Books about King Arthur are hardly few and far between. Entire libraries could be stocked entirely with books about Camelot, Merlin, and Arthur’s infamously ill-fated love triangle. To write a new book about the Arthur canon and expect to be given any sort of special attention, an author must either write beautifully or come at the story from a new or different angle. Phillip Reeve does both, to produce a fantastic and masterful story that will be sure to garner awards both here and in Reeve’s native Britain.

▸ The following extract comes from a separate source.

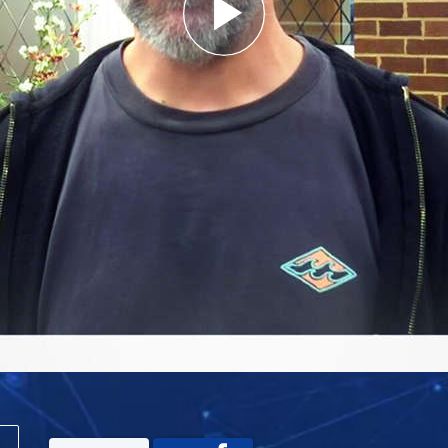
Play
Video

At ten years old (more or less) Gwyna is a slave girl. But she is about to embark on a major life change, as she becomes first the Lady of the Lake, then a boy, then a handmaiden to the doomed Gwenhwyfar. Gwyna’s journey begins on the night that Arthur and his war band destroy her house and all she has ever known. “Rescued” by Myrddin, a famous bard, she is immediately put to work to further his plans. Myrddin is convinced that the Saxons will soon arrive to destroy them all. The country’s only hope is to unite as one kingdom, rather than dozens of tiny areas ruled by war bands and jealous kings. Myrddin has decided that the only person capable of leading is Arthur, and to this end he will bend every truth and an embellish every tale to create a living legend, a man that other men will want to follow. If only the real Arthur were half as noble or chivalrous as the man Myrddin wants so desperately to believe in.

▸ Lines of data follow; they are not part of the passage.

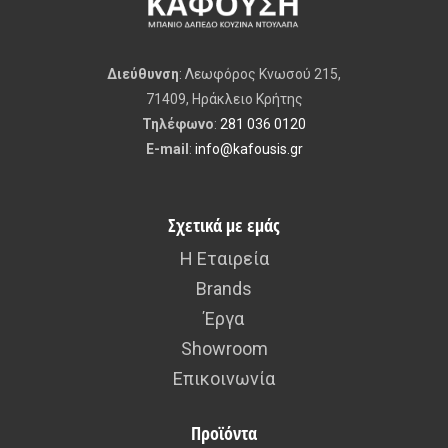
Διεύθυνση
: Λεωφόρος Κνωσού 215,
71409, Ηράκλειο Κρήτης
Τηλέφωνο
:
281 036 0120
E-mail
:
info@kafousis.gr
Σχετικά με εμάς
Η Εταιρεία
Brands
Έργα
Showroom
Επικοινωνία
Προϊόντα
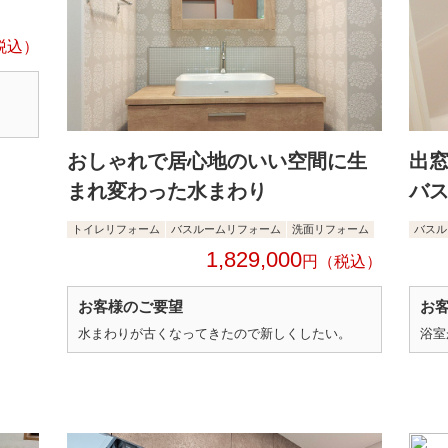
おしゃれで居心地のいい空間に生
出
まれ変わった水まわり
バ
トイレリフォーム
バスルームリフォーム
洗面リフォーム
バスル
1,829,000
円
お客様のご要望
お
水まわりが古くなってきたので新しくしたい。
浴室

The reworking of the Arthur story without any real magic – unless one can count the magic of a good tale told – is not necessarily a new idea, but here it is taken to great heights. Other major changes to the story line include the absence of Morgan Le Faye and Lancelot. While Reeve does not mention in his author’s note why he chose note to include either of these famous characters, he does frequently reference “older stories” in speaking of some of the more surprising characterizations. I’ve followed the Camelot canon long enough to know that Lancelot was a relatively late addition to the legend, added hundreds of years later in an era that glorified courtly love. I would have enjoyed a longer author’s note explaining all of the thinking behind the twists Reeve threw into the more well-known storyline.
A recurring theme throughout the book is the idea that myths and stories have their own power. A powerful idea is often stronger than the actual reality of the world. Many teens and tweens are just beginning to realize the immense power of words. Certainly the hurt of a rumor is already well-known, but using a purposefully created story for “good” may be a singular concept for many. Although much of the book is cynical, revealing the many tricks and hypocrisies of the rulers, the eventual ending is one of hope, with the implication that Gwyna has chosen not only to live her own life, but also to create her own stories.

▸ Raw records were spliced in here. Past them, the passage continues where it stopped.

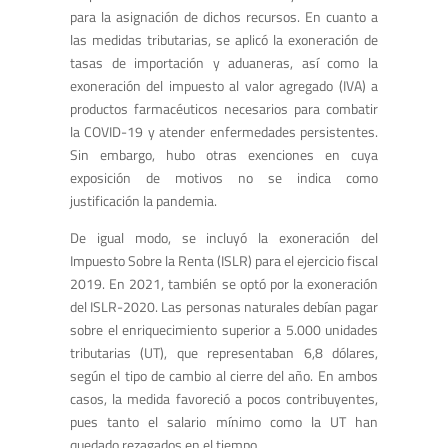
para la asignación de dichos recursos. En cuanto a
las medidas tributarias, se aplicó la exoneración de
tasas de importación y aduaneras, así como la
exoneración del impuesto al valor agregado (IVA) a
productos farmacéuticos necesarios para combatir
la COVID-19 y atender enfermedades persistentes.
Sin embargo, hubo otras exenciones en cuya
exposición de motivos no se indica como
justificación la pandemia.
De igual modo, se incluyó la exoneración del
Impuesto Sobre la Renta (ISLR) para el ejercicio fiscal
2019. En 2021, también se optó por la exoneración
del ISLR-2020. Las personas naturales debían pagar
sobre el enriquecimiento superior a 5.000 unidades
tributarias (UT), que representaban 6,8 dólares,
según el tipo de cambio al cierre del año. En ambos
casos, la medida favoreció a pocos contribuyentes,
pues tanto el salario mínimo como la UT han
quedado rezagados en el tiempo.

Notes on the cover: The hand emerging from the water makes complete sense in the context of the story and its narrator. However, the clouds and general coloring are almost generically “fantasy” effects meant to signal to the reader the genre of the book. While I think that most fantasy readers will love this version, it is significant to note that it is definitely not a fantasy. Historical fiction lovers who disdain the least bit of the magical will also be enthralled.